> [What you have to do] All lines in the records below that hold "folder" are to be shown.

——

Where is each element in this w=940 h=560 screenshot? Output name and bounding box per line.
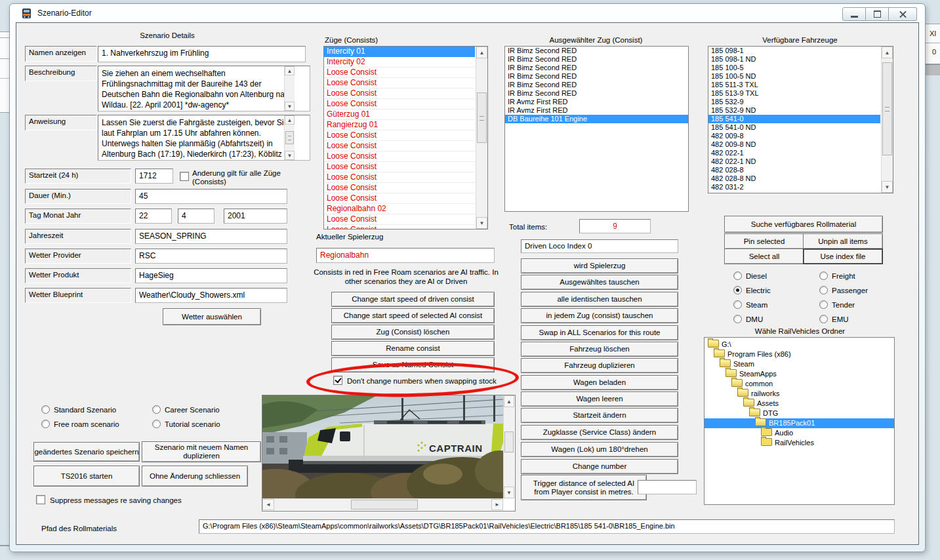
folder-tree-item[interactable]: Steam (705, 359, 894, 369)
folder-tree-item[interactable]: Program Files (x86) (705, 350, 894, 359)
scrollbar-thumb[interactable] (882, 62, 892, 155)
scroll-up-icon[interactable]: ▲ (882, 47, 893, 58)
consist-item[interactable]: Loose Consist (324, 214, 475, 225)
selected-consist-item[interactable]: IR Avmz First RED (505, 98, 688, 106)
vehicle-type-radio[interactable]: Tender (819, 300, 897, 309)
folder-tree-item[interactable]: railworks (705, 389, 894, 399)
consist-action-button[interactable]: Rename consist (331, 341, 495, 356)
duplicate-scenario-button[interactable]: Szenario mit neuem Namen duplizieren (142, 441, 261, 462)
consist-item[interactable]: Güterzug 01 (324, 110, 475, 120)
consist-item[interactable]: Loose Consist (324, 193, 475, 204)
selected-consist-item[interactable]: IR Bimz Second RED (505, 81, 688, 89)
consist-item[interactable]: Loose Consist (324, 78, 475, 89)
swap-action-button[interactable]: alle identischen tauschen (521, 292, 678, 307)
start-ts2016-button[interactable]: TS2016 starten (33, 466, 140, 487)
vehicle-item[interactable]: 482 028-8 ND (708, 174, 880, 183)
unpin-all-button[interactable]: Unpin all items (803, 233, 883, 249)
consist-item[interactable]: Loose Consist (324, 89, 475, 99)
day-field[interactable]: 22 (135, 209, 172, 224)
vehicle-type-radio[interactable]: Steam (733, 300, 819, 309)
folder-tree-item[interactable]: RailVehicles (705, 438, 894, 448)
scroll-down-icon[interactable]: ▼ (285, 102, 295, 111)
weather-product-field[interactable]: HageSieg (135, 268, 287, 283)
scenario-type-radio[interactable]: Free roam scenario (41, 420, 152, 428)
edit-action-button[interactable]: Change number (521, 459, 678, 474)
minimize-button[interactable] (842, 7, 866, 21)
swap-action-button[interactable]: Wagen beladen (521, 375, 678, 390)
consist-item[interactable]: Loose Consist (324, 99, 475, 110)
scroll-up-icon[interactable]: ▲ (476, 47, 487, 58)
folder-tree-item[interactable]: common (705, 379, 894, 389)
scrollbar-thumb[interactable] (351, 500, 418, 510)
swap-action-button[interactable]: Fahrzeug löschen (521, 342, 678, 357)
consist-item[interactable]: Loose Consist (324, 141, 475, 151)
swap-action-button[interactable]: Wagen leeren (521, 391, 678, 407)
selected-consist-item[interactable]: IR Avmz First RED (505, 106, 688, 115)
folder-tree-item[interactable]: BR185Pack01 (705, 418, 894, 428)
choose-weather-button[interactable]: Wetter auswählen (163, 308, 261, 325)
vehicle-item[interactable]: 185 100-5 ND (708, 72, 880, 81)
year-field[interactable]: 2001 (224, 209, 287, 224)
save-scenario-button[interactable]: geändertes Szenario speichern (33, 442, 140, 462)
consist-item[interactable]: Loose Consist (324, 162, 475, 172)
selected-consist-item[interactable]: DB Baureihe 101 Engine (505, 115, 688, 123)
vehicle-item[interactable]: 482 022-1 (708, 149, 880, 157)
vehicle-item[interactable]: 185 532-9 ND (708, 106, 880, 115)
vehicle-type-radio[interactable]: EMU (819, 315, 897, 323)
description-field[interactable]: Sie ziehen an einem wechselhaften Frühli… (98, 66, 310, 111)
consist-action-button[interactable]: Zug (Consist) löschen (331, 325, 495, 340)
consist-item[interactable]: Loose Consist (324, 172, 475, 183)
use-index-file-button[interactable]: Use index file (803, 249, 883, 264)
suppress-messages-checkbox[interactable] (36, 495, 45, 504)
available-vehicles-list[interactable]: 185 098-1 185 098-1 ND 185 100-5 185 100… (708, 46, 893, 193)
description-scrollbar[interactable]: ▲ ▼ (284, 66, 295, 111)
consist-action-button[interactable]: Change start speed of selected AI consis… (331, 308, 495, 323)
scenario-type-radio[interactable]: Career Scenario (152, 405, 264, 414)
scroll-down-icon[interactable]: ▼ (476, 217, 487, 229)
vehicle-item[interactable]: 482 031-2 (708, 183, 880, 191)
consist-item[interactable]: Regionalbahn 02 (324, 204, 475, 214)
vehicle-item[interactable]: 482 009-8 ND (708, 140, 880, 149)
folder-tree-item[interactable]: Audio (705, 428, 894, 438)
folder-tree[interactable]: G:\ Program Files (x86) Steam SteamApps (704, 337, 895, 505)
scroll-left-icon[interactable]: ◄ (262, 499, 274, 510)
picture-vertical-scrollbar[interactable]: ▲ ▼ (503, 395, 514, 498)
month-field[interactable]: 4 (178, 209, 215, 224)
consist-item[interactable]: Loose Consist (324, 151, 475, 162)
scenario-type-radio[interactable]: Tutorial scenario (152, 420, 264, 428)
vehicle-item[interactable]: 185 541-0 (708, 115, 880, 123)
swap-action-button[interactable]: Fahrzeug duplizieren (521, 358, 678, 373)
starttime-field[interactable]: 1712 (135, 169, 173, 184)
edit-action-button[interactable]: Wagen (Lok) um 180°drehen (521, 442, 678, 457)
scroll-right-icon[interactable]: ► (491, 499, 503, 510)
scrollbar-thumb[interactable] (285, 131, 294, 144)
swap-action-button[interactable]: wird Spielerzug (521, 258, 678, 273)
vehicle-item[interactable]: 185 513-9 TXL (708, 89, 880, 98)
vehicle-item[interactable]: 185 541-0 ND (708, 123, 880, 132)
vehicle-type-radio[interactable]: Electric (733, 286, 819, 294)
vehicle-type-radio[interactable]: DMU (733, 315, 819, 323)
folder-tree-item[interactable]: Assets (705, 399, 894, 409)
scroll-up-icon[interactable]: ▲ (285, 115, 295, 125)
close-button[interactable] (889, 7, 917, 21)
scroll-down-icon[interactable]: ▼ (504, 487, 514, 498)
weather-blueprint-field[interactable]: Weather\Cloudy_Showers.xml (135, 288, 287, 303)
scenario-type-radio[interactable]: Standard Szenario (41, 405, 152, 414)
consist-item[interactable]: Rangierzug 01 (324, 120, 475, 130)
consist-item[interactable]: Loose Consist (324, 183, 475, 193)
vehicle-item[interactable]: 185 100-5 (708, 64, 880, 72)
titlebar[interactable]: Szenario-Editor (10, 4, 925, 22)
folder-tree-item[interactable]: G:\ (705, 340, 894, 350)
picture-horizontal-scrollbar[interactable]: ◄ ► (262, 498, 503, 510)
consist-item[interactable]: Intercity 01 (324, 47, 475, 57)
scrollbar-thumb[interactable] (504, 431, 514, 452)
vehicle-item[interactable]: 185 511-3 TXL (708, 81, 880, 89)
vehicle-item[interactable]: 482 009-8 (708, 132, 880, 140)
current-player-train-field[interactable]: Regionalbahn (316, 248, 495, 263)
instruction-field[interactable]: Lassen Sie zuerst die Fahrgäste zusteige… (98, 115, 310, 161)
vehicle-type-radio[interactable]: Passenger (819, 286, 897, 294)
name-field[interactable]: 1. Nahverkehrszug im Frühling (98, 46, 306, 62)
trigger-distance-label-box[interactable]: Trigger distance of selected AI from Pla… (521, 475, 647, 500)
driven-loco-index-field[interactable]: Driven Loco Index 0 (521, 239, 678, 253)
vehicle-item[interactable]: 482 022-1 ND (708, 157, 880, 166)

——

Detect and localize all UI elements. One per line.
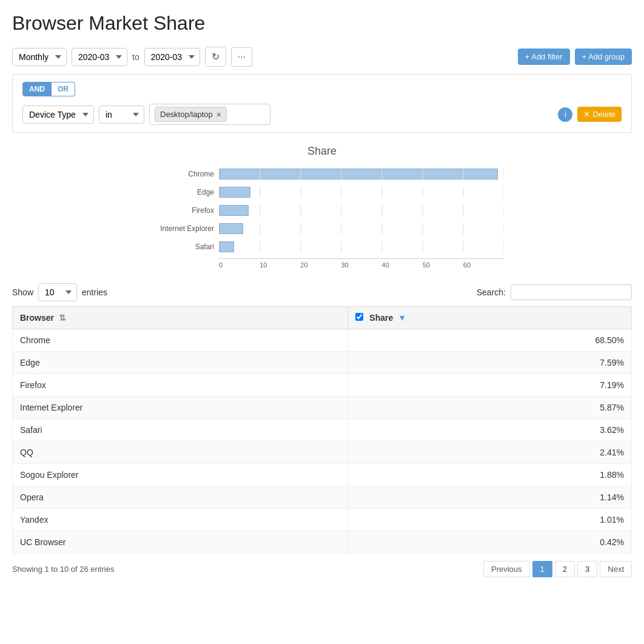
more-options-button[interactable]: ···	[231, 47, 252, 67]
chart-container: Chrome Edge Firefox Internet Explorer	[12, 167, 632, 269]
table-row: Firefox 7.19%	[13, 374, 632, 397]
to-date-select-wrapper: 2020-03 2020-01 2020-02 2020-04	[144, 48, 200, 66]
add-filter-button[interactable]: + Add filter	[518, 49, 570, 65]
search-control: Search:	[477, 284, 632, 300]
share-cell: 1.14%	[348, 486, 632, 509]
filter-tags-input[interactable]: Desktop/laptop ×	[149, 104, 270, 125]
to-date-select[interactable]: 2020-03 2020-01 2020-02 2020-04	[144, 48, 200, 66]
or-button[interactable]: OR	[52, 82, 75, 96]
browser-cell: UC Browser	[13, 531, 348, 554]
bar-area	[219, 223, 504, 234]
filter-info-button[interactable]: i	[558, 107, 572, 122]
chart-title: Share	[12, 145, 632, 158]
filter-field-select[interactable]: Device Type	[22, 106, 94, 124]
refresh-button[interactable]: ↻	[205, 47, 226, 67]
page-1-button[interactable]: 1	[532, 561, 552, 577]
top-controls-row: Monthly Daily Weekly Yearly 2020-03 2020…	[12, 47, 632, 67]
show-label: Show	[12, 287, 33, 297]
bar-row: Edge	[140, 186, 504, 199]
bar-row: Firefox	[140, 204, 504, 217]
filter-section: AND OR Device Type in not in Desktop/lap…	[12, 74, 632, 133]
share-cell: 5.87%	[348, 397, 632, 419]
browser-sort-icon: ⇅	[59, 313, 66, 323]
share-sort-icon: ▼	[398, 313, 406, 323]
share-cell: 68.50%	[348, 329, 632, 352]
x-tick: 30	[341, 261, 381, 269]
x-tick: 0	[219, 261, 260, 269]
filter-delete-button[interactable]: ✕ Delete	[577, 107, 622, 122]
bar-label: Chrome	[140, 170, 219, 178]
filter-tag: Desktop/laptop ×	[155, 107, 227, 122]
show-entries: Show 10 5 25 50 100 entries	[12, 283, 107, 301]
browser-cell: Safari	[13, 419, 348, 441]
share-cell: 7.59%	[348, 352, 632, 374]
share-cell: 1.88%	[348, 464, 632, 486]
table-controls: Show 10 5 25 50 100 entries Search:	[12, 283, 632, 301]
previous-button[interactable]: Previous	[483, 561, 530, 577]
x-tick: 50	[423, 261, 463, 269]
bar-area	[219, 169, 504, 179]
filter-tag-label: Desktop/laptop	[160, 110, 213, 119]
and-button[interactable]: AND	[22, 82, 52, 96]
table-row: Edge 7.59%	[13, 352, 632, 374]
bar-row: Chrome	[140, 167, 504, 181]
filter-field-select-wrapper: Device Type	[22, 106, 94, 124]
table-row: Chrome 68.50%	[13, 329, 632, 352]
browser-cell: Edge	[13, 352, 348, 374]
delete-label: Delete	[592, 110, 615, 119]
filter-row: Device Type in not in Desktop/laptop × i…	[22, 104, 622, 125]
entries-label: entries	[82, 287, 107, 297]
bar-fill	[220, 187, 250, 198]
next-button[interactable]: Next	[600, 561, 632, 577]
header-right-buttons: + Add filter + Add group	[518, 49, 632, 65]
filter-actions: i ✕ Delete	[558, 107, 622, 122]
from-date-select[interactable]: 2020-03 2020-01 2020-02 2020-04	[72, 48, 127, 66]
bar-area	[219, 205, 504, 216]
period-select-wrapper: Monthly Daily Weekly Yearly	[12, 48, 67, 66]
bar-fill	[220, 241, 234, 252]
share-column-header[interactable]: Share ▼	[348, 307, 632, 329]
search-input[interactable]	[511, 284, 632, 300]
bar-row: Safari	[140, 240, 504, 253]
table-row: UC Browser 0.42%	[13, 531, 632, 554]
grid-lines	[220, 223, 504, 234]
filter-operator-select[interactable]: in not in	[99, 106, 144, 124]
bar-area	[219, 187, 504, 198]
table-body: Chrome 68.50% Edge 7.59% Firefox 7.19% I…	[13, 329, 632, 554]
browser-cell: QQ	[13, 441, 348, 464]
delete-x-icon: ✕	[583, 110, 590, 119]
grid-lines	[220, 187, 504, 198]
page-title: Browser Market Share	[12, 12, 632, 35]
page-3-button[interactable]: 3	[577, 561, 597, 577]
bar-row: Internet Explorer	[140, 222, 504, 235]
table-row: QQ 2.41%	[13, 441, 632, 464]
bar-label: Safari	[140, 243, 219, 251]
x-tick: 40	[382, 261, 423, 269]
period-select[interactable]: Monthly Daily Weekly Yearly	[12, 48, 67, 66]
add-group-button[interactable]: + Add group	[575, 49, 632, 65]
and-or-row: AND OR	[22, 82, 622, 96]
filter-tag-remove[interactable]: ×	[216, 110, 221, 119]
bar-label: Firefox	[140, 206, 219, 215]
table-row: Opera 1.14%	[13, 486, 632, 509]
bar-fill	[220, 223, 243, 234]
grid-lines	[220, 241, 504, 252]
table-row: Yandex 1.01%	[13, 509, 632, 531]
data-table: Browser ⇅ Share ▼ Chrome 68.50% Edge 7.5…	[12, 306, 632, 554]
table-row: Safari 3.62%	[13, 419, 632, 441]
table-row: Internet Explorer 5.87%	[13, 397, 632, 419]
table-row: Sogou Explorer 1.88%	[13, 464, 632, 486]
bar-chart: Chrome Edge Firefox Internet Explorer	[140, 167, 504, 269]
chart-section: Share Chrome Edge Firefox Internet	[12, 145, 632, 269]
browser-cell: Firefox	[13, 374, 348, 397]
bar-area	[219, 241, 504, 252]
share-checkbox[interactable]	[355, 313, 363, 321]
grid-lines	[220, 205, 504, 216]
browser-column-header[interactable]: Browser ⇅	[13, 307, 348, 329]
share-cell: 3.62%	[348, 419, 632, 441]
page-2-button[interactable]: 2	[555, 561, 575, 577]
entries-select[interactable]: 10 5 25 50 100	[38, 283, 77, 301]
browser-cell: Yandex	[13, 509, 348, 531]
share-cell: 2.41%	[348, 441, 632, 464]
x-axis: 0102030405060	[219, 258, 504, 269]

——

> [Written answer]
folder-tree-item[interactable]: Steam (705, 359, 894, 369)
folder-tree-item[interactable]: Program Files (x86) (705, 350, 894, 359)
folder-tree-item[interactable]: railworks (705, 389, 894, 399)
folder-tree-item[interactable]: RailVehicles (705, 438, 894, 448)
folder-tree-item[interactable]: common (705, 379, 894, 389)
folder-tree-item[interactable]: BR185Pack01 (705, 418, 894, 428)
folder-tree-item[interactable]: Audio (705, 428, 894, 438)
folder-tree[interactable]: G:\ Program Files (x86) Steam SteamApps (704, 337, 895, 505)
folder-tree-item[interactable]: Assets (705, 399, 894, 409)
folder-tree-item[interactable]: G:\ (705, 340, 894, 350)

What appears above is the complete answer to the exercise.